Given the entries that follow, write out exactly the lines starting at the one containing "لى إعلانات المنافسين" and ending at the one containing "ات، والنقر على", both ends included, and only those.
--------------------------------------------------
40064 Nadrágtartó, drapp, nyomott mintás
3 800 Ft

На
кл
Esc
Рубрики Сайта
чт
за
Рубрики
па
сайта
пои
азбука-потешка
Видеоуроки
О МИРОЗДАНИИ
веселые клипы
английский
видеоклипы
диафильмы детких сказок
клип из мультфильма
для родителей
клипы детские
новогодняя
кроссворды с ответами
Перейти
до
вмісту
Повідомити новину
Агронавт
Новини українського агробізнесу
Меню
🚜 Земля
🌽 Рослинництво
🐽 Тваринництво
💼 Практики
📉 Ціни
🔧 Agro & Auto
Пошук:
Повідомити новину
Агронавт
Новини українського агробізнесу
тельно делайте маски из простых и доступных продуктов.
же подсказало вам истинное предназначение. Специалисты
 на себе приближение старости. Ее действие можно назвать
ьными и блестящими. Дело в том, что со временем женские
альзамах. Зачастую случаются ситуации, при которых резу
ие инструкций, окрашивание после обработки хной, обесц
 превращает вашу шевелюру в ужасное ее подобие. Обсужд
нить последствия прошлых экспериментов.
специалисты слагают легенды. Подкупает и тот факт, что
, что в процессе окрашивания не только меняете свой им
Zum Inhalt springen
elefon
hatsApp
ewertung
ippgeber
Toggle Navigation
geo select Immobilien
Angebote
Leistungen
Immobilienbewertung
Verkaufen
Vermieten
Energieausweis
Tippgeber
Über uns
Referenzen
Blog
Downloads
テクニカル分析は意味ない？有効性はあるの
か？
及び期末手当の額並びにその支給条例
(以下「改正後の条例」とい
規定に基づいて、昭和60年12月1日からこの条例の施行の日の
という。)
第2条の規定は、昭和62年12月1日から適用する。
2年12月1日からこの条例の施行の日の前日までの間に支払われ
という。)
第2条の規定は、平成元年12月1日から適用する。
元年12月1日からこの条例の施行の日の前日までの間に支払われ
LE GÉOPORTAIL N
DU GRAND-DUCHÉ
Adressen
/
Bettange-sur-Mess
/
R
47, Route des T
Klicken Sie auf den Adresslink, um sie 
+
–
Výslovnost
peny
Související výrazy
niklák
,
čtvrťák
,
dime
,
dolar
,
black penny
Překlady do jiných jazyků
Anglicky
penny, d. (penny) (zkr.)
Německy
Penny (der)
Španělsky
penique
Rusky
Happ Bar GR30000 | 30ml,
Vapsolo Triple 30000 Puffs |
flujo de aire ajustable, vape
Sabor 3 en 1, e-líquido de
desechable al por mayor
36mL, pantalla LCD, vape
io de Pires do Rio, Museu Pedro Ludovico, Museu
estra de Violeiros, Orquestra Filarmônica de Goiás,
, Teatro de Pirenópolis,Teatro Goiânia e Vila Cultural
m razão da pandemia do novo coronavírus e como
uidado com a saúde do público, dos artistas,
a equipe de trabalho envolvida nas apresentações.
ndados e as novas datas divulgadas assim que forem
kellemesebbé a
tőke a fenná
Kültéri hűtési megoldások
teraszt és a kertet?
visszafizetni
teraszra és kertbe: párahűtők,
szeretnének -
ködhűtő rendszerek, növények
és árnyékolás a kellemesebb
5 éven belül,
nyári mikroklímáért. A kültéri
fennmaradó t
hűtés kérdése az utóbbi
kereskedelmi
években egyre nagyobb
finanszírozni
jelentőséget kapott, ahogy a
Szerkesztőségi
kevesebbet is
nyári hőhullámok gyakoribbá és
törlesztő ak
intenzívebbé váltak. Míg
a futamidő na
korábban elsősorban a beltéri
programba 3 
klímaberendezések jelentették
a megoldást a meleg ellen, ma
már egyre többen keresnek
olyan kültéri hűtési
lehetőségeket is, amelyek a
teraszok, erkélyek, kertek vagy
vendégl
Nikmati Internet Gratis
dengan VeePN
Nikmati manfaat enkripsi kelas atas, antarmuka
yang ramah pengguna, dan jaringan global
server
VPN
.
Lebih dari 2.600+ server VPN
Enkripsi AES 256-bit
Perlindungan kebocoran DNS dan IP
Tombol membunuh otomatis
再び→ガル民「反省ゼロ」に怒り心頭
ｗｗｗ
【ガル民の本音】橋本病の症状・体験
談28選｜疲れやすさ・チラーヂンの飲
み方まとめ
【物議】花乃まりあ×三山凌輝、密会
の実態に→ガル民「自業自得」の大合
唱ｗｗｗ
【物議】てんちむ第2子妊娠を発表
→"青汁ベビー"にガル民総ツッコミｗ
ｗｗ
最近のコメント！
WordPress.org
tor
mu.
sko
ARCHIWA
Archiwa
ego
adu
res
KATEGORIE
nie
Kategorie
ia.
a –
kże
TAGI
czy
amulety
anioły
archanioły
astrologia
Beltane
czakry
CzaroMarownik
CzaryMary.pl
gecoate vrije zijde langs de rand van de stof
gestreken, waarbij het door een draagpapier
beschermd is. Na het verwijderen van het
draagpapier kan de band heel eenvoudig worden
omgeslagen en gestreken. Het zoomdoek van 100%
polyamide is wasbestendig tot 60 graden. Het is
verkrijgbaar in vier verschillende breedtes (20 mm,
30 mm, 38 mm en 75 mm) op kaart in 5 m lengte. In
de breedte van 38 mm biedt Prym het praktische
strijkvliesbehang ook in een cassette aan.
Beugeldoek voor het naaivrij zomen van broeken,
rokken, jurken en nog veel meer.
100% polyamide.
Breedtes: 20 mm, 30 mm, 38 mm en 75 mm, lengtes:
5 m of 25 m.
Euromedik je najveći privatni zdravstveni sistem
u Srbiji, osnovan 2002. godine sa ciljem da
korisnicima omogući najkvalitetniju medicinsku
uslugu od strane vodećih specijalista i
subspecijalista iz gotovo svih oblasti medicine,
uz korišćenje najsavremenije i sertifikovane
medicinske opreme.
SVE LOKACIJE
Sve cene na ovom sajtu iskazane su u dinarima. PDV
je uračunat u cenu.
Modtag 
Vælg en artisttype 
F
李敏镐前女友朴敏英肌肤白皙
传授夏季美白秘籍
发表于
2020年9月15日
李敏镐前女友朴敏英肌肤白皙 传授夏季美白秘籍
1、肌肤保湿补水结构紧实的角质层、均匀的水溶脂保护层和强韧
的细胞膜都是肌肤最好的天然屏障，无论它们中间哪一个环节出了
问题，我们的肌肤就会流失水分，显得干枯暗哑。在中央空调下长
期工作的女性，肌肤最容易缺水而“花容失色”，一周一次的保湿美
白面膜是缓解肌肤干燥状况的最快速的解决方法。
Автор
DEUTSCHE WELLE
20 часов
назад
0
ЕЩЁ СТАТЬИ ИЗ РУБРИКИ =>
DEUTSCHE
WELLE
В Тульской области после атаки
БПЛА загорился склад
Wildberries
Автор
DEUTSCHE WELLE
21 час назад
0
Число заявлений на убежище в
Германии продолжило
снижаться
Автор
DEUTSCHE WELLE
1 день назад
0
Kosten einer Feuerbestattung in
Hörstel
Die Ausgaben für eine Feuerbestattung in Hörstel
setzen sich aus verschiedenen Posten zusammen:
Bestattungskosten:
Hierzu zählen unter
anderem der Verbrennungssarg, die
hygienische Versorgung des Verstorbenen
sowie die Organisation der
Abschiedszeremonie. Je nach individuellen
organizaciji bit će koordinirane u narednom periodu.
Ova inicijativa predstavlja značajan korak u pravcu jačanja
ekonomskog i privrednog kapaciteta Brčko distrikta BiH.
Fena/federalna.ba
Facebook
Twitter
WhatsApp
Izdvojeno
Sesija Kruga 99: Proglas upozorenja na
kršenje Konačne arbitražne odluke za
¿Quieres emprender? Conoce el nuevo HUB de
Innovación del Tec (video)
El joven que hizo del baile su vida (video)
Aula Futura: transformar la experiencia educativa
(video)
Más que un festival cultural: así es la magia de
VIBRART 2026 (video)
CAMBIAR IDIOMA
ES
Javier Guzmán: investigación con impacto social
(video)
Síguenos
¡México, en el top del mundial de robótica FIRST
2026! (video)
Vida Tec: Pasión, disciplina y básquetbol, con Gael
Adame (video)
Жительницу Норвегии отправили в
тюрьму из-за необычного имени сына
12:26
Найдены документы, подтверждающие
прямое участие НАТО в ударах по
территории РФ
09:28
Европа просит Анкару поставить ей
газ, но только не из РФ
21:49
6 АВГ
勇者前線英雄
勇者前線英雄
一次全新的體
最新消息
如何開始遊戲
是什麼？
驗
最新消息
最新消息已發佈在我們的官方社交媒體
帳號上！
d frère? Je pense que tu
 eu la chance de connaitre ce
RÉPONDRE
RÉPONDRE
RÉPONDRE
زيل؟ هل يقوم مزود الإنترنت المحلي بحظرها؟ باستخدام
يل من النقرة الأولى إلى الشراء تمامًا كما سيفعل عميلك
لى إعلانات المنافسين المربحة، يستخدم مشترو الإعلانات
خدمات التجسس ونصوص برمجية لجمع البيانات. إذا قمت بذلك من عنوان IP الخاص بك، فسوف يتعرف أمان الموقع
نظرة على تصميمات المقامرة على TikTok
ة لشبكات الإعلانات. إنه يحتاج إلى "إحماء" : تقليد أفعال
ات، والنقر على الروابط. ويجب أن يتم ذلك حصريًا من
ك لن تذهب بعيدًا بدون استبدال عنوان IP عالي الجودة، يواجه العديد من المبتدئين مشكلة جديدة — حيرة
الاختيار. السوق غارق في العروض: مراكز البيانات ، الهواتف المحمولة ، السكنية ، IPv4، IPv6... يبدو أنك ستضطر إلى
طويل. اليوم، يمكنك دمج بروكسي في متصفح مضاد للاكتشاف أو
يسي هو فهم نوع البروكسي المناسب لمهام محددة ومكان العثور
--------------------------------------------------
WRITTEN ANSWER
لى إعلانات المنافسين المربحة، يستخدم مشترو الإعلانات
خدمات التجسس ونصوص برمجية لجمع البيانات. إذا قمت بذلك من عنوان IP الخاص بك، فسوف يتعرف أمان الموقع
نظرة على تصميمات المقامرة على TikTok
ة لشبكات الإعلانات. إنه يحتاج إلى "إحماء" : تقليد أفعال
ات، والنقر على الروابط. ويجب أن يتم ذلك حصريًا من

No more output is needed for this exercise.